The agreement between the Panama Clinic and Philadelphia International Medicine includes the creation of a direct flight between Philadelphia and Panama City, and the opportunity for U.S. doctors, residents, and students to be mentored by affiliate physicians from Jamaica, Mexico, the Dominican Republic, and Panama, and for Latino physicians to observe and compare the health-care services provided in Philadelphia.
The educational and clinical care exchange, particularly in areas of neurology, ophthalmology, cardiology, and telemedicine, involves Fox Chase Cancer Center, Temple University Hospital, Thomas Jefferson University Hospital, Wills Eye Hospital, Rothman Institute, Vincera Institute, Magee Rehabilitation Hospital, and Renfrew Center.
“The idea is to position and understand that Philadelphia is a vanguard city when it comes to medicine,” said Edgar Vesga-Arias, CEO and president for Philadelphia International Medicine, a health-care organization that connects international patients and doctors with specialized services provided at those eight hospitals. “Connecting Philly to an international hub like Panama opens doors of positive economic exchange between both cities.”

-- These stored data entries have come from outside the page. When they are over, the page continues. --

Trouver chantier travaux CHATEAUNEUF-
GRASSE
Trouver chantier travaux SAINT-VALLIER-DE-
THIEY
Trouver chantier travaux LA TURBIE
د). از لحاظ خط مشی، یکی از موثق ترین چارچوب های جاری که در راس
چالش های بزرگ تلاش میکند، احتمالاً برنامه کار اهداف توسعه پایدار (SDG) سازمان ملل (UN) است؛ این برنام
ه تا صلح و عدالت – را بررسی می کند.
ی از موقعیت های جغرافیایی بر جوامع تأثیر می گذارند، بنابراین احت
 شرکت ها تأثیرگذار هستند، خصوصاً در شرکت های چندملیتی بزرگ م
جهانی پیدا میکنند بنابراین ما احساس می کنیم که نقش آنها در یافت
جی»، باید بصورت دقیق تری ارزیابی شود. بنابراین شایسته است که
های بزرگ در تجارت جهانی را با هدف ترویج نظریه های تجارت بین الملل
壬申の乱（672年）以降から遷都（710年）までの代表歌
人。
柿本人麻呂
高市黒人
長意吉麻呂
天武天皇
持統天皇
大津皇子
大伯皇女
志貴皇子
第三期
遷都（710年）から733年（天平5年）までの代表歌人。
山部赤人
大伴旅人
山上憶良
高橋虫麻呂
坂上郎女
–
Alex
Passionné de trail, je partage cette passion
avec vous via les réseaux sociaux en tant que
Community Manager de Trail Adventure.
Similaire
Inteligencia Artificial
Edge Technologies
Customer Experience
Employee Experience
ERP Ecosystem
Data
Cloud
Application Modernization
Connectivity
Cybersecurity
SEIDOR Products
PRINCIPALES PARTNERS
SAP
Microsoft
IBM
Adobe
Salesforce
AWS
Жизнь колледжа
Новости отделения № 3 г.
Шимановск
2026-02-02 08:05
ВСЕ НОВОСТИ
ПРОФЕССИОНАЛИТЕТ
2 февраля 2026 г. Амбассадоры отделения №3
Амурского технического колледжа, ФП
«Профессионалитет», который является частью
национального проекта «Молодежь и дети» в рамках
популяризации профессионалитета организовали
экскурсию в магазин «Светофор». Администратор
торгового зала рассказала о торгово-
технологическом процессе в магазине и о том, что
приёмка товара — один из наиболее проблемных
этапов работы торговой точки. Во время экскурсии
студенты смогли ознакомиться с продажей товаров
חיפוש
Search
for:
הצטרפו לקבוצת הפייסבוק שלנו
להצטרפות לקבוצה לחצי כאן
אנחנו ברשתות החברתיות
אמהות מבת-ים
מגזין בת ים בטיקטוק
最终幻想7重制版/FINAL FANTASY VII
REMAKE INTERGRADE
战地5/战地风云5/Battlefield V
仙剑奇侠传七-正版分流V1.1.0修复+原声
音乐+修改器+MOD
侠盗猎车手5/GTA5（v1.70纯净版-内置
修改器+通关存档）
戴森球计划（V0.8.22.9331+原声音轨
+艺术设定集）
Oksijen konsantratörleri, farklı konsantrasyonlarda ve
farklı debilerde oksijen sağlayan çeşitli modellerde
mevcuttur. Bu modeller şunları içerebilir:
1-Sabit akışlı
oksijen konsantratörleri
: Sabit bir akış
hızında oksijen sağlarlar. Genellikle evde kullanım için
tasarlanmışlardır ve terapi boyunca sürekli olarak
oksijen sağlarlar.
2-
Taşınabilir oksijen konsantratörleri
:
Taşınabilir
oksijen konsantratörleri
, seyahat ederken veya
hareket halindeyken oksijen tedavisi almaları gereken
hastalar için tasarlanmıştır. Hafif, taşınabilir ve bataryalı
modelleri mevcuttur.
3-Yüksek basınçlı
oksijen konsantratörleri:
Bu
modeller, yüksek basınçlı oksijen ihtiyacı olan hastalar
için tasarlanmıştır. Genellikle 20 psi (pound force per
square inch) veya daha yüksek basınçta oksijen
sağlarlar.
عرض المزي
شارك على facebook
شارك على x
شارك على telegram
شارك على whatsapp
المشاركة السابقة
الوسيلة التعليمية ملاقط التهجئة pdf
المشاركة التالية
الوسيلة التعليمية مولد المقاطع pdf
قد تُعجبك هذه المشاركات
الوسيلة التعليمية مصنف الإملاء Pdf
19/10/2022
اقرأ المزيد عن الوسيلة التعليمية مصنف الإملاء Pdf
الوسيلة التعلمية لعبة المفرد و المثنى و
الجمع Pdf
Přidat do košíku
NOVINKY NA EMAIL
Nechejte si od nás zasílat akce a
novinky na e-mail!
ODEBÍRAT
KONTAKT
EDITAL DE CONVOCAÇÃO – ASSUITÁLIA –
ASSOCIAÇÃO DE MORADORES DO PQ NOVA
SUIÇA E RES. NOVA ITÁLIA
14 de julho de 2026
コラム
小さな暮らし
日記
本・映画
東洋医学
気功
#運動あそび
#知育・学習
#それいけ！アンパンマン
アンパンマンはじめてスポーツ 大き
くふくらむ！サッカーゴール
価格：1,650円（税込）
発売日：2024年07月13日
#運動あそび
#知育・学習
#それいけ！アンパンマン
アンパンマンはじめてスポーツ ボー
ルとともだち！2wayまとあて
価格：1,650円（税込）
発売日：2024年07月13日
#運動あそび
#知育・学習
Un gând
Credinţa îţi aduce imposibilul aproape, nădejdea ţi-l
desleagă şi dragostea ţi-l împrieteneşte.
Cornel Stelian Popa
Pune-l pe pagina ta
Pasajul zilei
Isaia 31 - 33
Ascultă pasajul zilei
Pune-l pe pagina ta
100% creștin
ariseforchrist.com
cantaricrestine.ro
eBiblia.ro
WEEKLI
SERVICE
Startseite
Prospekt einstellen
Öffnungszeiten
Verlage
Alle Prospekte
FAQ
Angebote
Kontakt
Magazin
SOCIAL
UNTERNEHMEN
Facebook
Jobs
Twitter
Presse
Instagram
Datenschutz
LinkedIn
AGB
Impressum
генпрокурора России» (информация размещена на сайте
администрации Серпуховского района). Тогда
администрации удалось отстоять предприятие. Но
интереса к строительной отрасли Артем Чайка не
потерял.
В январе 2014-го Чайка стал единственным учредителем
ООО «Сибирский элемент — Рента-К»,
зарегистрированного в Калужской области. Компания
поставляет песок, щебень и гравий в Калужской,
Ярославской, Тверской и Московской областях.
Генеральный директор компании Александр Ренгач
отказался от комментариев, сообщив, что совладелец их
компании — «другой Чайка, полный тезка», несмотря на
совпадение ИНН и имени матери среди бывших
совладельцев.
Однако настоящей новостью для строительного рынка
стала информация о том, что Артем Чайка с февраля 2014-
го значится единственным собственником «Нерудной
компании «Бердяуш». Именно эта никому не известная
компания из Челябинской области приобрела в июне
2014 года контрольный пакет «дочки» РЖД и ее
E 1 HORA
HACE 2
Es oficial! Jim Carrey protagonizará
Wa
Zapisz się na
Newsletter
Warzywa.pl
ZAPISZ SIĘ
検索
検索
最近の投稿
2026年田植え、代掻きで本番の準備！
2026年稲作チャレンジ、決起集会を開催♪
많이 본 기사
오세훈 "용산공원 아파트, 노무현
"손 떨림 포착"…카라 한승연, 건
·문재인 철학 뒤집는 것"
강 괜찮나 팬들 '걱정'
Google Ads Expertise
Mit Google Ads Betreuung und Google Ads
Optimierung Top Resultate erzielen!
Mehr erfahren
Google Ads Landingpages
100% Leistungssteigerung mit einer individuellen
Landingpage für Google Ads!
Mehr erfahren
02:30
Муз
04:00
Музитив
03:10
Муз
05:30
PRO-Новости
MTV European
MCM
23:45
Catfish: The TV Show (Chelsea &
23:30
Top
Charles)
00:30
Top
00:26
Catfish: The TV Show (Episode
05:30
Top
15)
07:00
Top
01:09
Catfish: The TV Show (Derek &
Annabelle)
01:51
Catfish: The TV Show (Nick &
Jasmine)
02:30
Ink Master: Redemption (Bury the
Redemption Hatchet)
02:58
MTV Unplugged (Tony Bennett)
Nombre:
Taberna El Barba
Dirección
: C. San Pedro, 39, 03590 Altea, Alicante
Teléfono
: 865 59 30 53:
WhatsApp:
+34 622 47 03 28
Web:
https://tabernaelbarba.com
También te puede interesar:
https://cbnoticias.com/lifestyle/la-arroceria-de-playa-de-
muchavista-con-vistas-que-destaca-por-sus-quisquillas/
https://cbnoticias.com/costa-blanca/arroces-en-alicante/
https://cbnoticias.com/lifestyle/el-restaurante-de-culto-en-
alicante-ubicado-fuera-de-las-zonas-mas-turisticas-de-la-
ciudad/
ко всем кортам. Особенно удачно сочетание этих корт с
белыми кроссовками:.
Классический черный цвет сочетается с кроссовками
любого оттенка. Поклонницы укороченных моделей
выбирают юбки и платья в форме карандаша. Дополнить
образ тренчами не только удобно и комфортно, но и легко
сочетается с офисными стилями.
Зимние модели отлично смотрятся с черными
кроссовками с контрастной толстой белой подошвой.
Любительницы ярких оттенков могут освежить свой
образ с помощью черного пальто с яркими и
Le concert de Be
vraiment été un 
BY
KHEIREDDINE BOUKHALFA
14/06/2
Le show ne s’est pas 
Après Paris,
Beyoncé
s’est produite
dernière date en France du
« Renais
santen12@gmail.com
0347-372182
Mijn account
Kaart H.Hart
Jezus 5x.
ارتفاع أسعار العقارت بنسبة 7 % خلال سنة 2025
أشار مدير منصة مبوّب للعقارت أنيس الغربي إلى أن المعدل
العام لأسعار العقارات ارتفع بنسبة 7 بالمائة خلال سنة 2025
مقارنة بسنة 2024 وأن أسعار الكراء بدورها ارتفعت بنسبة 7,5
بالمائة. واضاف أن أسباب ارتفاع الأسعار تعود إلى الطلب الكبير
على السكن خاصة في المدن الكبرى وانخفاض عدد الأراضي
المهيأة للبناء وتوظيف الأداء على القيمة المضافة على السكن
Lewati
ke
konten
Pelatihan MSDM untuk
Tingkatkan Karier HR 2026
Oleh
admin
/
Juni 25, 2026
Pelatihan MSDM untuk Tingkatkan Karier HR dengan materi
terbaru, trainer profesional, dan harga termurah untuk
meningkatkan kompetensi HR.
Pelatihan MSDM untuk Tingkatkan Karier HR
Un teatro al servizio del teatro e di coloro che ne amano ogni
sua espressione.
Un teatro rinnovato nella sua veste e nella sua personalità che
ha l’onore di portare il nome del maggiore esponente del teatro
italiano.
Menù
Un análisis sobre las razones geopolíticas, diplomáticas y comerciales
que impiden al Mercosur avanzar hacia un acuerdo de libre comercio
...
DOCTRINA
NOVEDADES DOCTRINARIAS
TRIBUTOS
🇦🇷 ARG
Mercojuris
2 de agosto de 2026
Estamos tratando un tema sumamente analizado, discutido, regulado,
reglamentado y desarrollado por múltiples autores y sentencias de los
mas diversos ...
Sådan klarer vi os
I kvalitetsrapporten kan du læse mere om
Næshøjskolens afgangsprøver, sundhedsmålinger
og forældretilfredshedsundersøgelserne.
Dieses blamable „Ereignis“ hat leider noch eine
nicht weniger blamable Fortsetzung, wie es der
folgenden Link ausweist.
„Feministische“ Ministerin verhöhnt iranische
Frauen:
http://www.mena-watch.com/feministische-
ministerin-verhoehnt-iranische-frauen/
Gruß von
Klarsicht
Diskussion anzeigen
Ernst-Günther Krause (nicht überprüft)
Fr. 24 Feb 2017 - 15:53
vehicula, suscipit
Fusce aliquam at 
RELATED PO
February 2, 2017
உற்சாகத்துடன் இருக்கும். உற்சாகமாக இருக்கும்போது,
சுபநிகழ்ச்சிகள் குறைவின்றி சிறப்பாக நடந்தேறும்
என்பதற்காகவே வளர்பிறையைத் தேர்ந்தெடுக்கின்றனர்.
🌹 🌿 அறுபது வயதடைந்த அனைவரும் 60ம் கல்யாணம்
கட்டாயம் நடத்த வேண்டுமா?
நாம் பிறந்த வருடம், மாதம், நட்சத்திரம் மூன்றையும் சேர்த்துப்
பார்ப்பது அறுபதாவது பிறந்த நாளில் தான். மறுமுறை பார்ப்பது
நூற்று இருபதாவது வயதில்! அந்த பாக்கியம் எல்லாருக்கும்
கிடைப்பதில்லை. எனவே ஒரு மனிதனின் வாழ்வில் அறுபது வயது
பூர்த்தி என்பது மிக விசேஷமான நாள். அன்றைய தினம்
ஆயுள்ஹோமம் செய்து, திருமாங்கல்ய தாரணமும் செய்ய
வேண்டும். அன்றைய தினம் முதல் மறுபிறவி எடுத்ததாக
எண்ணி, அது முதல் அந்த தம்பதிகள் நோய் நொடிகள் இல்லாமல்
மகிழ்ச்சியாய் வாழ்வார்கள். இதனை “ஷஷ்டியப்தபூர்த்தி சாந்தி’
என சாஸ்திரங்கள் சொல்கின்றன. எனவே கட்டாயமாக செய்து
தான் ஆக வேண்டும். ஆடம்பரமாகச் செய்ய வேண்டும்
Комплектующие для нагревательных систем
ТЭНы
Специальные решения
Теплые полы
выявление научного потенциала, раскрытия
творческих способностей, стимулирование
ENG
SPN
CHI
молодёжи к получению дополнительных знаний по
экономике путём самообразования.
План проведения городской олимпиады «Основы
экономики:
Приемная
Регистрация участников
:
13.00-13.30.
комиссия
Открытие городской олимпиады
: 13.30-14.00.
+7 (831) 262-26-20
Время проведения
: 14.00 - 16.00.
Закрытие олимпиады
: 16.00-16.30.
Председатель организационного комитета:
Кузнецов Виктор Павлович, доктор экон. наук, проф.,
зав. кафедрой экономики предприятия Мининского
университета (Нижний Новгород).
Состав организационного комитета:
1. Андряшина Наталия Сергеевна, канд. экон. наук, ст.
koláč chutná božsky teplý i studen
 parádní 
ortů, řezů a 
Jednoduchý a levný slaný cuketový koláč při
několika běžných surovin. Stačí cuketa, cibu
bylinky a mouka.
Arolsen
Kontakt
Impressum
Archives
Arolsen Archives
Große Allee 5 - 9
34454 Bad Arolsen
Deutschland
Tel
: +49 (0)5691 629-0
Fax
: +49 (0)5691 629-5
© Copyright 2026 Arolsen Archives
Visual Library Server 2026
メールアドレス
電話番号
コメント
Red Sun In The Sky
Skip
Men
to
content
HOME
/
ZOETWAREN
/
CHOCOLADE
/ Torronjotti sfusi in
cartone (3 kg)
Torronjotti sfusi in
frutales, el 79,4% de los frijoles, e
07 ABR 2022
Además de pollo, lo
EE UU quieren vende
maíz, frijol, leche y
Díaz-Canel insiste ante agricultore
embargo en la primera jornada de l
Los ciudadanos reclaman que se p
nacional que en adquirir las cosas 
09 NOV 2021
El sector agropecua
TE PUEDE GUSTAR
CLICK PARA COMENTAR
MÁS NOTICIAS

Vesga-Arias estimated that 10 physicians could be involved by the end of the year.
Georgia Athanasopulos, the general consul for Panama in Philadelphia, noted how the exchange would benefit both regions: U.S. doctors could learn to treat tropical diseases, and patients in Panama could receive care they typically might not be able to afford.
Among Latin American and Caribbean countries, Panama ranks second, after Colombia, for quality of service for medical tourists, according to the 2016 Medical Tourism Index.